Ein Völkermord aus der Kolonialzeit in Namibia, der lange vom Zweiten Weltkrieg und dem Holocaust überschattet wurde, wurde auf die große Leinwand gebracht und rückt die vernachlässigten Verbrechen des Landes ins Rampenlicht.
Lars Kraumes „Menschenmaß“ erzählt die Geschichte eines deutschen Ethnologen, der Anfang des 20. Jahrhunderts in das damalige Deutsch-Südwestafrika reist, um die Ureinwohner des Landes zu studieren und ihre Schädel zu ernten.
Der Film kam am 23. März in die deutschen Kinos und war auch Gegenstand besonderer Vorführungen, insbesondere in Schulen und im Bundestag.
„Die Kolonialzeit wurde lange von Deutschland unterdrückt, das 1919 alle seine Kolonien verlor“, sagte Kraume, 50, gegenüber AFP.
„Dieser Film ist ein Beitrag zur Stärkung der Deutschen“, sagte er.
Deutschland ist bekannt für seine Bemühungen, an die während des Zweiten Weltkriegs begangenen Gräueltaten zu erinnern und sie zu sühnen.
Kinder lernen den Holocaust in Schulen kennen, ein Denkmal für ermordete Juden nimmt in Berlin einen Ehrenplatz ein und unzählige Filme und Dokumentationen wurden über die Nazis gedreht.
Aber nur ein weiterer Film, „Morenga“ des deutschen Regisseurs Egon Günther nach dem gleichnamigen Roman von Uwe Timm, wurde in Deutschland über die Rolle des Landes in Namibia gedreht.
– Rassistische Erfahrungen –
Obwohl kleiner als die von Frankreich und Großbritannien, umfasste das deutsche Kolonialreich Teile mehrerer afrikanischer Länder, darunter das heutige Burundi, Ruanda, Tansania, Namibia und Kamerun.
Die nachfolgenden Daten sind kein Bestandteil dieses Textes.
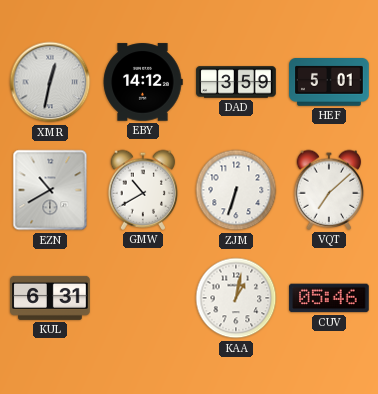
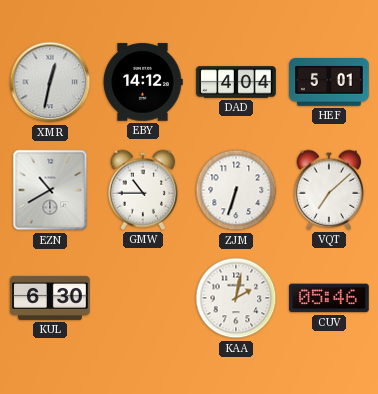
DAD: 3:59 -> 4:04
GMW: 10:40 -> 10:45
KUL: 6:31 -> 6:30
KAA: 1:02 -> 2:02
In Namibia war Deutschland für die Massaker an indigenen Herero- und Nama-Bevölkerungen verantwortlich, die viele Historiker als den ersten Völkermord des 20. Jahrhunderts bezeichnen.
In den vergangenen 20 Jahren hat Deutschland allmählich begonnen, mehr über das Massaker zu sprechen, bei dem zwischen 1904 und 1908 mindestens 60.000 Herero und 10.000 Nama getötet wurden.
Deutschland gab Schädel und andere menschliche Überreste, die es während der Zeit für „wissenschaftliche“ Experimente nach Berlin geschickt hatte, nach Namibia zurück.
Und im Mai 2021 hat das Land offiziell anerkannt, den Völkermord in Namibia begangen zu haben, und den Nachkommen der Opfer finanzielle Unterstützung in Höhe von einer Milliarde Euro zugesagt.
„Seit dem 100. Jahrestag des Völkermords im Jahr 2004 haben Historiker und Aktivisten viel zu diesem Thema gearbeitet“, sagte Joel Glasman, Professor für afrikanische Geschichte an der Universität Bayreuth.
In „Menschenmaß“ wird der Berliner Ethnologe Alexander Hoffmann (Leonard Scheicher) nach Namibia geschickt, um Experimente an der Bevölkerung durchzuführen und ihre Knochen für Forschungszwecke zu sammeln.
Zu Beginn des Films glaubt Hoffmann, dass keine Rasse einer anderen überlegen ist.
Aber er ist ehrgeizig und folgt, um seine Karriere voranzutreiben, schließlich der gängigen wissenschaftlichen Weisheit – die später den Weg für die rassistische Ideologie der Nazis ebnete.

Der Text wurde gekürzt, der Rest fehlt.